A stored Cross-site Scripting (XSS) vulnerability has been identified in ArcGIS Server versions 10.9.1 through 11.3, tracked as CVE-2024-51946. The vulnerability was disclosed on March 3, 2025, and affects the ArcGIS Server software platform. This security issue allows a remote, authenticated attacker with publisher capabilities to create a stored crafted link that, when clicked, could execute arbitrary JavaScript code in the victim's browser (NVD).

The vulnerability is classified as CWE-79 (Improper Neutralization of Input During Web Page Generation). According to the CVSS v3.1 scoring system, it has received a base score of 4.8 (MEDIUM) with a vector string of CVSS:3.1/AV:N/AC:L/PR:H/UI:R/S:C/C:L/I:L/A:N. The temporal CVSS score is 4.3, and the CVSS v4.0 base score is 2.0, reflecting the availability of an official patch (Vendor Advisory).

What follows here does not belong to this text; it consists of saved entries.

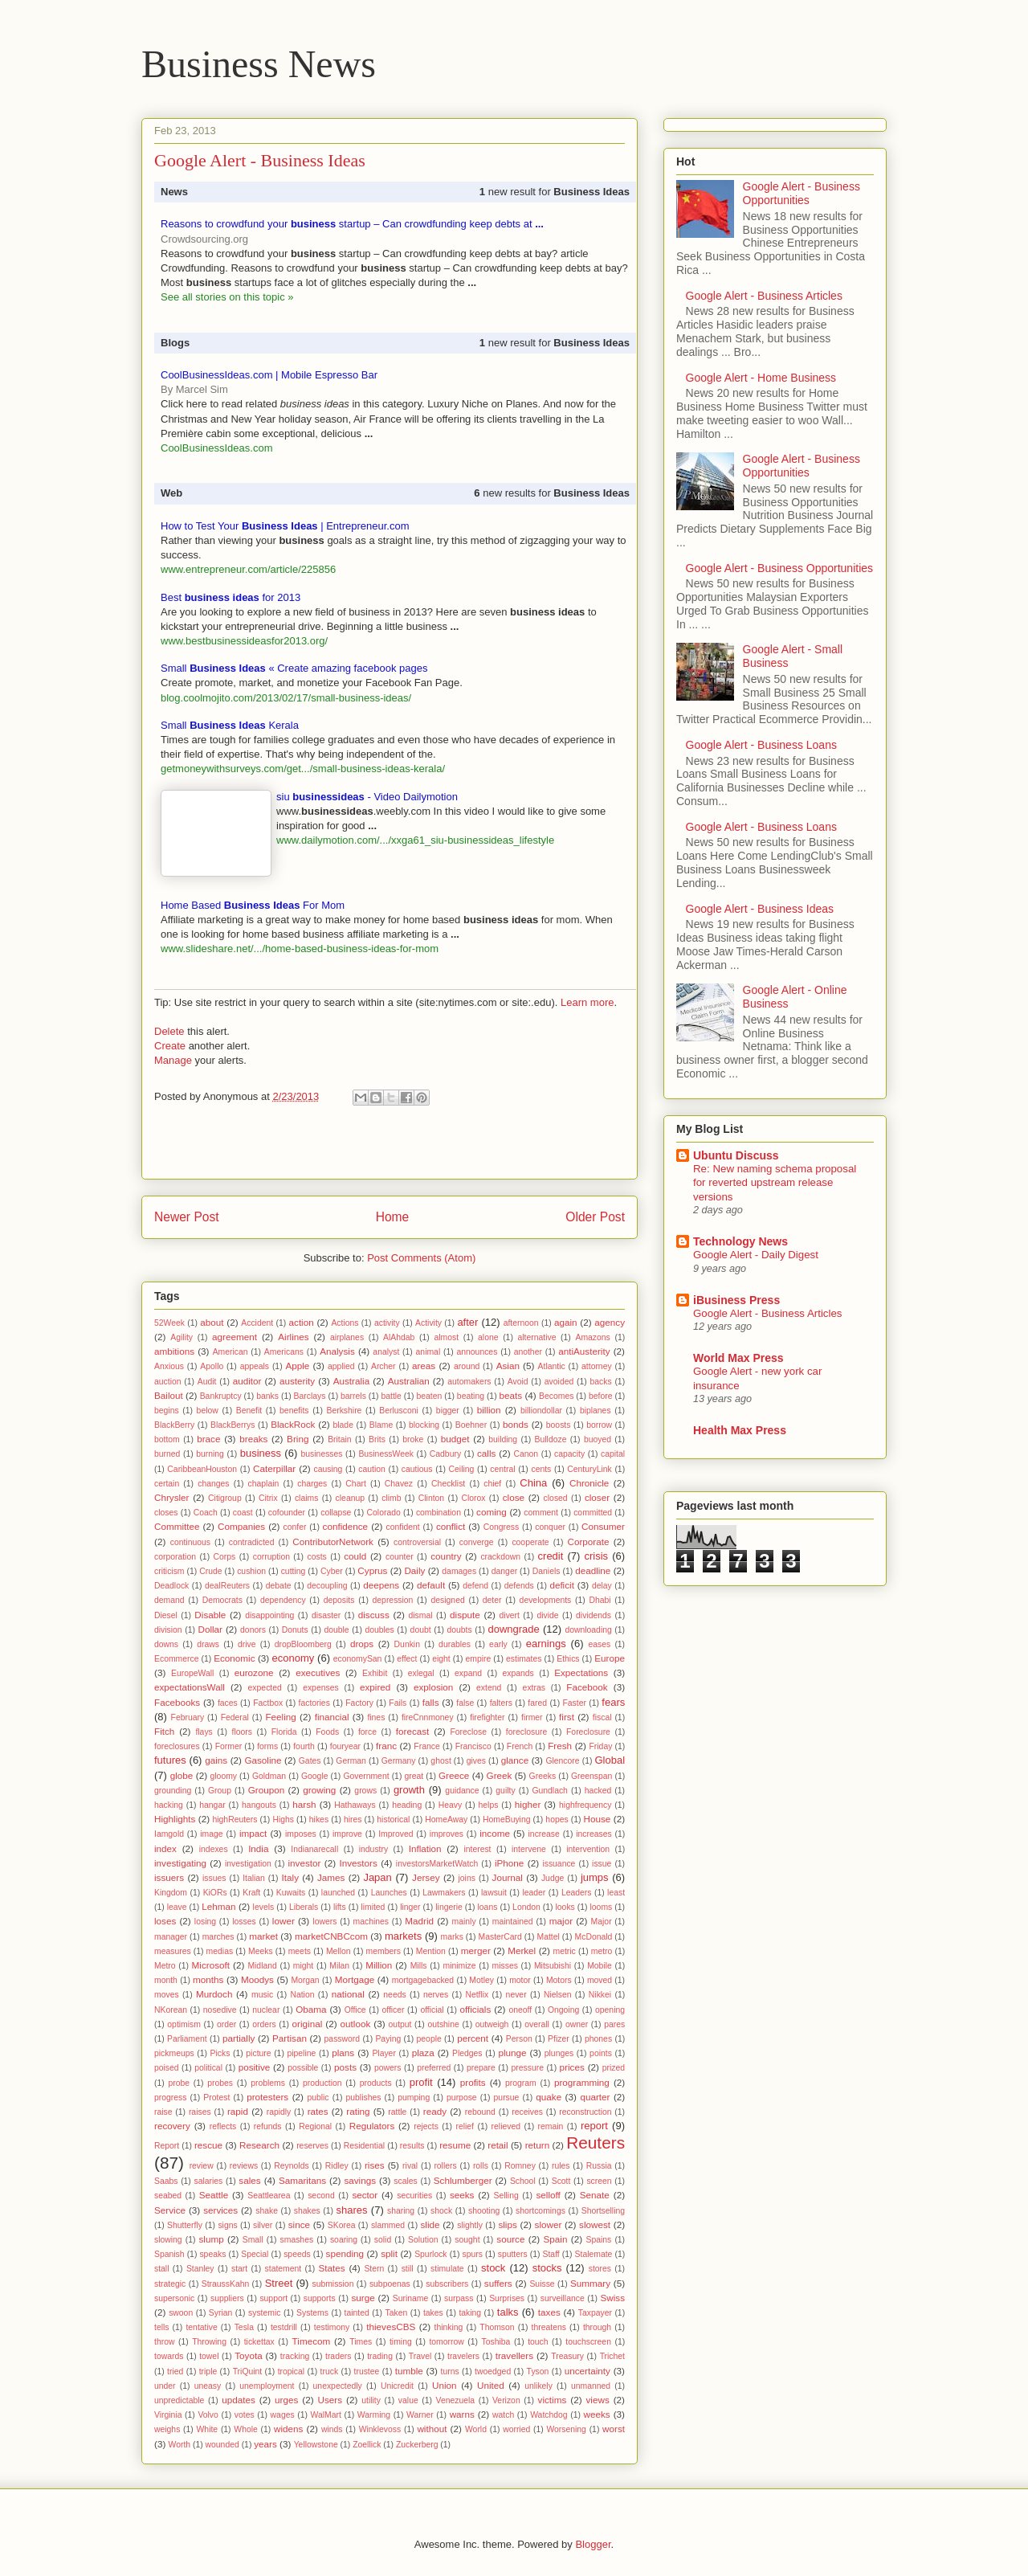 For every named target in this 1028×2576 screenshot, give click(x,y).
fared (537, 1703)
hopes (556, 1819)
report (594, 2126)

The vulnerability has a low impact on both confidentiality and integrity while having no impact on availability. The attack requires high privileges (publisher capabilities) to execute, which somewhat limits its potential impact (NVD).

Esri has released the ArcGIS Server Security 2025 Update 1 Patch on February 18th, 2025, which addresses this vulnerability along with several others. System administrators are advised to apply this security patch immediately to all ArcGIS Server machines (Windows or Linux) that participate in an ArcGIS Enterprise Site or Standalone deployment (Vendor Advisory).